«Je suis vraiment surprise de cet accueil. Je pensais voir ma famille mais mes amies et mêmes des filles que j'ai coachées sont là. Ça fait chaud au coeur», souriait en essuyant quelques larmes celle qui a aidé la formation féminine de soccer du Canada à monter sur le podium. Considérant la façon dont les événement se sont déroulés, elle estimait avoir été au-delà de ses rêves. «Quand j'étais petite, je regardais les Jeux à la télévision avec mes parents et je rêvais de me rendre jusque-là. De revenir avec une médaille, c'est un gros boni. Ça vaut de l'or pour moi! Je pense bien coucher avec ma médaille durant la prochaine semaine!»

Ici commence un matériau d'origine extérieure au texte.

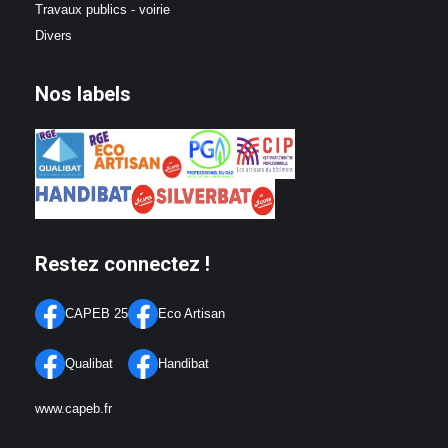
Travaux publics - voirie
Divers
Nos labels
Restez connectez !
CAPEB 25
Eco Artisan
Qualibat
Handibat
www.capeb.fr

Nault disait également avoir vraiment hâte de partager son expérience avec sa famille. «Ce fut un petit peu difficile de vivre tout ça sans mes parents. Les parents des autres filles étaient là, ils passaient du temps ensemble. Mais bon, ils m'ont toujours supporté et je sais qu'ils poussaient aussi fort que les autres pendant les matchs! Je suis contente de les retrouver.»
La retraite? Pas sûr!
Les choses changent parfois rapidement dans le sport. En étant retenue comme réserviste, Nault avait l'impression que son passage sur l'équipe nationale tirait à sa fin. Quelques semaines plus tard, alors que des blessures l'ont propulsé sur le terrain où elle a prouvé qu'elle pouvait toujours tenir son bout face aux meilleures filles sur la planète, la jeune femme de 30 ans dit qu'elle va devoir songer à son avenir au cours des prochaines semaines. «On va commencer par des vacances! Mais c'est sûr que ce qui s'est passé à Londres sème un doute dans mon esprit. On verra bien.»
Qu'elle accroche ou non ses crampons, Nault sait qu'elle est devenue une source d'inspiration pour des centaines de jeunes mordus de son sport et c'est un statut qu'elle est prête à assumer avec plaisir. «Tant mieux si je peux inspirer des jeunes! Car ça peut peut-être permettre à 1-2-3 jeunes de vivre ce que je viens de vivre. Et laissez-moi vous dire que c'était incroyable, c'était magique!»
Ça change une vie
Autant Marie-Ève a vécu des émotions inoubliable en Angleterre, autant ses parents ont été emportés par le tourbillon olympique. «Une médaille olympique, ça change une vie! Et pas juste pour Marie-Ève, pour nous aussi», soulignait Bernard Nault, qui s'est payé une autre tournée médiatique avant de prendre sa fille dans ses bras hier. «Le téléphone n'a pas dérougi à la maison depuis quelques jours. Et il faut se trouver des talents d'orateur pour les médias. Mais bon, c'est pour une bonne cause!»
Un peu plus loin, le grand-papa de Marie-Ève n'aurait manqué pour rien au monde le retour de sa petite fille. «Je suis tellement fier d'elle! Nous étions une bonne vingtaine à bord de l'autobus et personne ne s'est fait tirer l'oreille pour être là! J'ai hâte de la serrer dans mes bras!», racontait Josaphat Nault.
Son autre grand-papa, Paul Grenier, se rappelait de bons souvenirs. «Elle venait se baigner chez moi à 4-5 ans et déjà, elle était attirée par le ballon qui traînait dans la cour. Elle voulait toujours jouer avec le ballon! Évidemment qu'à l'époque, je ne me doutais pas de la voir un jour aller aux Olympiques. Sauf que rapidement, on a vu qu'elle avait du talent et surtout qu'elle était vraiment passionnée. Tout ce qu'elle vit, elle le mérite», concluait-il.
Honorée par la Ville de Trois-Rivières
La Ville de Trois-Rivières va honorer Marie-Ève Nault, vendredi, à l'hôtel de ville. Membre de l'équipe canadienne de soccer qui a remporté la médaille de bronze à Londres, elle est devenue la première Trifluvienne à obtenir une médaille à des Jeux olympiques.
Marie-Ève Nault sera reçue par le maire Yves Lévesque pour signer le livre d'or de la Ville.